◆ WHAT TO DO ◆
Search the records for the string "الحقلية", then copy each line that has it.

◆ Data extracted from a collection ◆
========

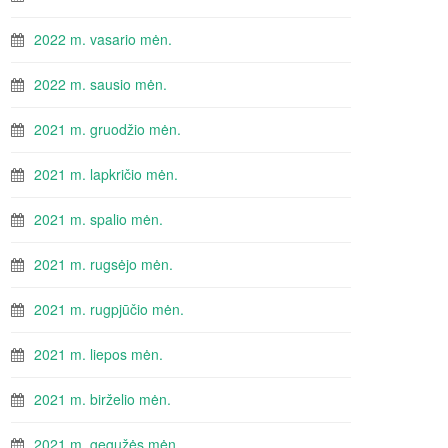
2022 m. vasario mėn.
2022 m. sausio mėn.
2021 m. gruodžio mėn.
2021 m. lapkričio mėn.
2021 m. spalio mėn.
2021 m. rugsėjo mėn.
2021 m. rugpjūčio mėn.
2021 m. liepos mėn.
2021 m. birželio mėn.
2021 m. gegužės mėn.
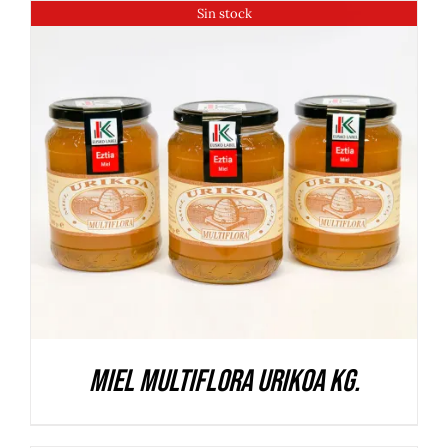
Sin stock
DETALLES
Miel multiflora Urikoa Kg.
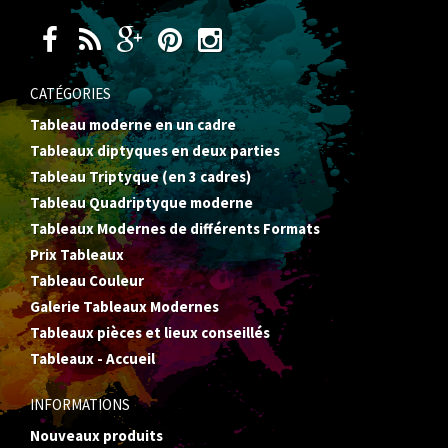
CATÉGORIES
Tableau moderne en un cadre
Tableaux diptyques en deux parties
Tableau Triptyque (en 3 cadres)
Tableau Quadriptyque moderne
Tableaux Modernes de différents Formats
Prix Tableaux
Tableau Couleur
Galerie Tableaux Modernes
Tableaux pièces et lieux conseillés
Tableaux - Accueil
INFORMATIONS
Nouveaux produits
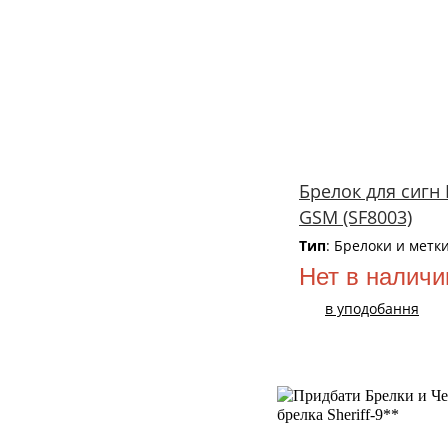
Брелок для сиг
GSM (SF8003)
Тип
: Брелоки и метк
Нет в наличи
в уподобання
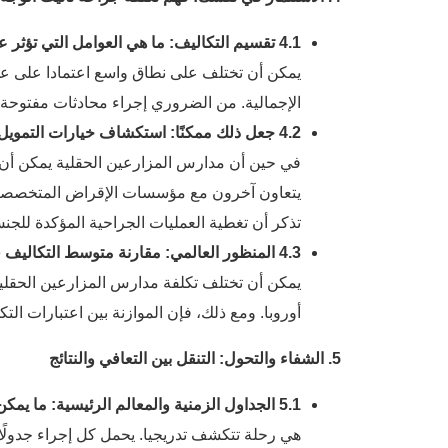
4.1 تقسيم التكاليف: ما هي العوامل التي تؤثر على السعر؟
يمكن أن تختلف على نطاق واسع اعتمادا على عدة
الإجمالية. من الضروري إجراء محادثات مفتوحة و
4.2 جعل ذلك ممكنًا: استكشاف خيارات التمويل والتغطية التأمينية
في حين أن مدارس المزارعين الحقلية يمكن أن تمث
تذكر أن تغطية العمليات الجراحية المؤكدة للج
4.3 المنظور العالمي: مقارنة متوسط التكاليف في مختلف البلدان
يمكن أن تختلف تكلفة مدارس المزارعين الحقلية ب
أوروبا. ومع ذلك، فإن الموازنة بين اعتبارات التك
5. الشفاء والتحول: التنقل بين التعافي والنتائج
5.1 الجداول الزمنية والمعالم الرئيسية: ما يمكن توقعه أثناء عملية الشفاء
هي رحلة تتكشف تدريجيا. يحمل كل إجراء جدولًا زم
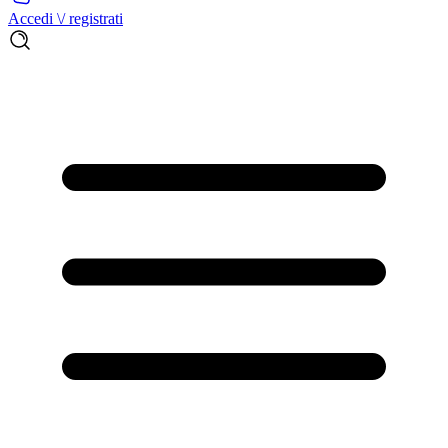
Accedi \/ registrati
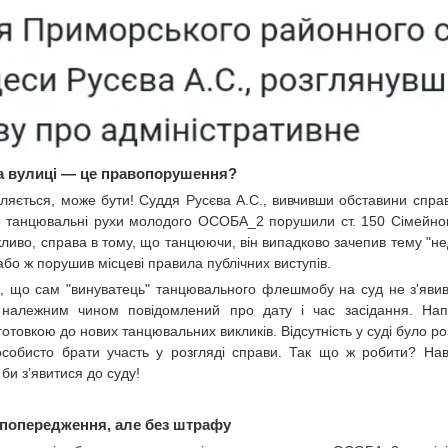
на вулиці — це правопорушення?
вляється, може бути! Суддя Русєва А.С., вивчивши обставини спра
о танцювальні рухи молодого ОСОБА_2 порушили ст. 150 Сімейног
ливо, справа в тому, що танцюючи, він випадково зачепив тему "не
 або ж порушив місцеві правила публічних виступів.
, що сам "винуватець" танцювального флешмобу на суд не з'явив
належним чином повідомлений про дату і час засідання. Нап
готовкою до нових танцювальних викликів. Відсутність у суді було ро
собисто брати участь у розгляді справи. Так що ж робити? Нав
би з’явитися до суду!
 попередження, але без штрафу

========

◆ WRITTEN ANSWER ◆
في حين أن مدارس المزارعين الحقلية يمكن أن تمث
يمكن أن تختلف تكلفة مدارس المزارعين الحقلية ب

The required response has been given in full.